A second level of service provision is in session establishment and control of communication sessions, e.g. voice, multimedia, messaging. Here the NGN adds value by being involved in the signalling protocol used to establish and control media sessions. For the purposes of the present document the primary session control signalling protocol concerned is assumed to be the Session Initiation Protocol (SIP). Added value can include intelligent routing, provision of quality of service for media, provision of gateway services to legacy networks, assistance in NAT traversal, etc. For the purposes of the present document an NGN that provides this level of service is known as a Session Service Provider (SSP).

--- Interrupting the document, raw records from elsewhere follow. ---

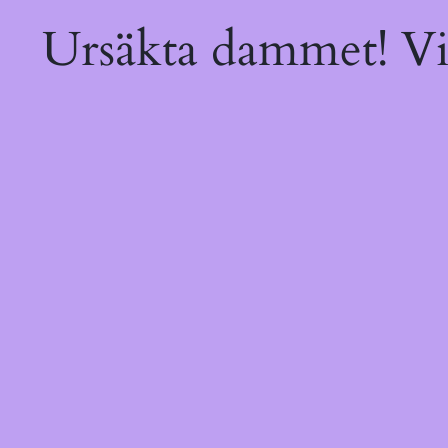
Ursäkta dammet! Vi 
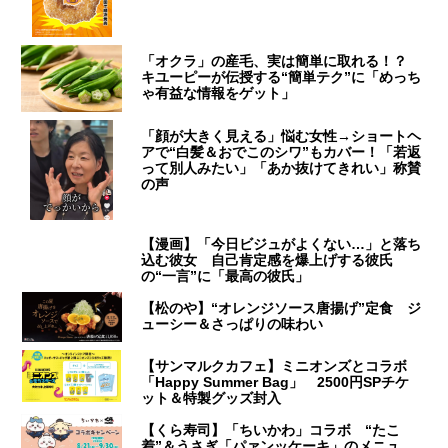
「オクラ」の産毛、実は簡単に取れる！？
キユーピーが伝授する“簡単テク”に「めっち
ゃ有益な情報をゲット」
「顔が大きく見える」悩む女性→ショートヘ
アで“白髪＆おでこのシワ”もカバー！「若返
って別人みたい」「あか抜けてきれい」称賛
の声
【漫画】「今日ビジュがよくない…」と落ち
込む彼女 自己肯定感を爆上げする彼氏
の“一言”に「最高の彼氏」
【松のや】“オレンジソース唐揚げ”定食 ジ
ューシー＆さっぱりの味わい
【サンマルクカフェ】ミニオンズとコラボ
「Happy Summer Bag」 2500円SPチケ
ット＆特製グッズ封入
【くら寿司】「ちいかわ」コラボ “たこ
着”＆うさぎ「パァンッケーキ」のメニュ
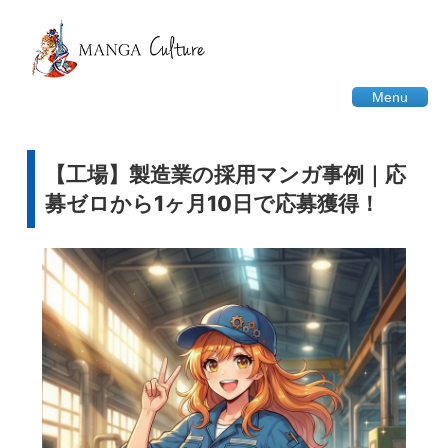
Menu
【工場】製造業の採用マンガ事例｜応
募ゼロから1ヶ月10日で応募獲得！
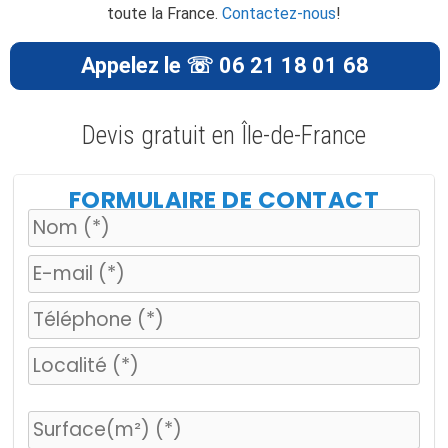
toute la France.
Contactez-nous
!
Appelez le ☏ 06 21 18 01 68
Devis gratuit en Île-de-France
FORMULAIRE DE CONTACT
V
e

A third level of service provision is at the application level. Applications can be many and varied, but for the purposes of the present document an application is assumed to be applied on top of session level services. An application may be able to monitor or control multi-media sessions (either directly or through a protocol or API) and may or may not be involved in media as well. Examples of applications that involve media include conferencing services, transcoding and translation services and call distribution centres. Examples of applications that monitor or control sessions but do not involve media include presence services, call logging services and UA configuration services. In addition, an application may be accessed through a session control protocol such as SIP. For the purposes of the present document an NGN that provides this level of service is known as an Application Service Provider (ASP).
At the application level, the additional services can be provided by the home network operator, or can be provided by a third party service provider. It is also possible that the enterprise itself provides the services, by providing equipment that acts as an application server beyond an ISC gateway function.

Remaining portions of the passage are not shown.